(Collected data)
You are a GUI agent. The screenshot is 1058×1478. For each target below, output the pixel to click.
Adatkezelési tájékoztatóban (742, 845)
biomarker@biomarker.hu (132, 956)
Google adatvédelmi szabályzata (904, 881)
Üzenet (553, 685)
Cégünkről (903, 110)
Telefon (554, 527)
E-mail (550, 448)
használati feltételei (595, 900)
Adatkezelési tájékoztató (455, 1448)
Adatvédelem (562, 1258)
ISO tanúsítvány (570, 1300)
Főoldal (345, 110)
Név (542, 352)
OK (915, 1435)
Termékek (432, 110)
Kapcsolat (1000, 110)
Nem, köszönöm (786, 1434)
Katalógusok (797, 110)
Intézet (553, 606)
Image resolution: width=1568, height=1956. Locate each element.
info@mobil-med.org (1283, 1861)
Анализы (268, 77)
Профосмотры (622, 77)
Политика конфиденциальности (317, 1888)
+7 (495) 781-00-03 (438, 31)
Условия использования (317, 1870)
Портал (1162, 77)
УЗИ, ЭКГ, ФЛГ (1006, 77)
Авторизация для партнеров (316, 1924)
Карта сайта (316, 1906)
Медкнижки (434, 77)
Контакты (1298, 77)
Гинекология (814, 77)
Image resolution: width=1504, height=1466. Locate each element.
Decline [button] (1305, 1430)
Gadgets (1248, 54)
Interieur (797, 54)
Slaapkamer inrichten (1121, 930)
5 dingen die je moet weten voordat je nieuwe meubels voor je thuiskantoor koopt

Directions for this task: From the data above, reproduce word for word the lines running from the line with "Image resolution: width=1568, height=1956." to the line with "Gadgets (1248, 54)", ends included.

Written reply:
Image resolution: width=1568, height=1956. Locate each element.
info@mobil-med.org (1283, 1861)
Анализы (268, 77)
Профосмотры (622, 77)
Политика конфиденциальности (317, 1888)
+7 (495) 781-00-03 (438, 31)
Условия использования (317, 1870)
Портал (1162, 77)
УЗИ, ЭКГ, ФЛГ (1006, 77)
Авторизация для партнеров (316, 1924)
Карта сайта (316, 1906)
Медкнижки (434, 77)
Контакты (1298, 77)
Гинекология (814, 77)
Image resolution: width=1504, height=1466. Locate each element.
Decline [button] (1305, 1430)
Gadgets (1248, 54)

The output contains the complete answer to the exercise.